[Saved entries]

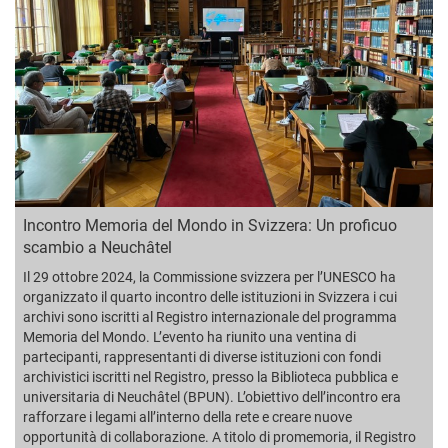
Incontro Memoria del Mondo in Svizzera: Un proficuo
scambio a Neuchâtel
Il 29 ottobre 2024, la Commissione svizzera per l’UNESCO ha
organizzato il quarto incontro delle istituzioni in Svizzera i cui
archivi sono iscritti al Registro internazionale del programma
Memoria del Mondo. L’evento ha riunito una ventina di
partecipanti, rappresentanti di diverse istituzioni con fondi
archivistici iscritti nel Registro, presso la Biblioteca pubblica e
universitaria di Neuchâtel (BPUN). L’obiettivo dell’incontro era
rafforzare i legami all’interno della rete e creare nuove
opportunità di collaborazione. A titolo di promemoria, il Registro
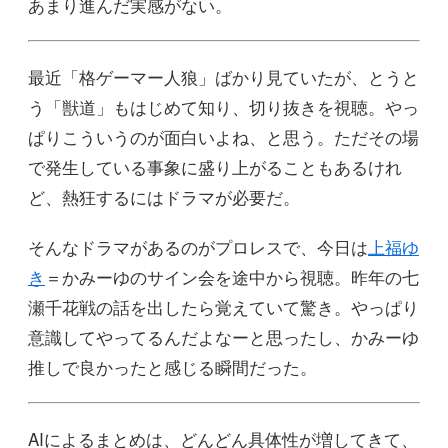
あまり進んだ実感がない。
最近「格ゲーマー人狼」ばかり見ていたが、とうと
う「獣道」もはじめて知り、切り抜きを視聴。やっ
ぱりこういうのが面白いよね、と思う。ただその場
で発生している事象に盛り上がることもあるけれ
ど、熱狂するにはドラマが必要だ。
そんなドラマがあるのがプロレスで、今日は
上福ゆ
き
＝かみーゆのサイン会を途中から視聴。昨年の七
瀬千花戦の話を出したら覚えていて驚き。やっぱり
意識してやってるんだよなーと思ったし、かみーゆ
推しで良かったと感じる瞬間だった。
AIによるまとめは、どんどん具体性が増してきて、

...

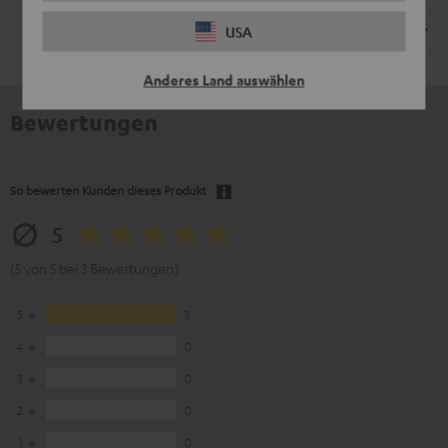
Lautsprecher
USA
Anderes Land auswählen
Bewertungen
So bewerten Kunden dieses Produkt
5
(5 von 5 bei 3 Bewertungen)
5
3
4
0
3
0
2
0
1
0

Exercise aim: Going by the data above, the answer is exactly the lines from the one holding "opportunità di collaborazione." to the one holding "AIによるまとめは、どんどん具体性が増してきて、", both kept, with the pictures left out.

Response to the task:
opportunità di collaborazione. A titolo di promemoria, il Registro
あまり進んだ実感がない。
最近「格ゲーマー人狼」ばかり見ていたが、とうと
う「獣道」もはじめて知り、切り抜きを視聴。やっ
ぱりこういうのが面白いよね、と思う。ただその場
で発生している事象に盛り上がることもあるけれ
ど、熱狂するにはドラマが必要だ。
そんなドラマがあるのがプロレスで、今日は
上福ゆ
き
＝かみーゆのサイン会を途中から視聴。昨年の七
瀬千花戦の話を出したら覚えていて驚き。やっぱり
意識してやってるんだよなーと思ったし、かみーゆ
推しで良かったと感じる瞬間だった。
AIによるまとめは、どんどん具体性が増してきて、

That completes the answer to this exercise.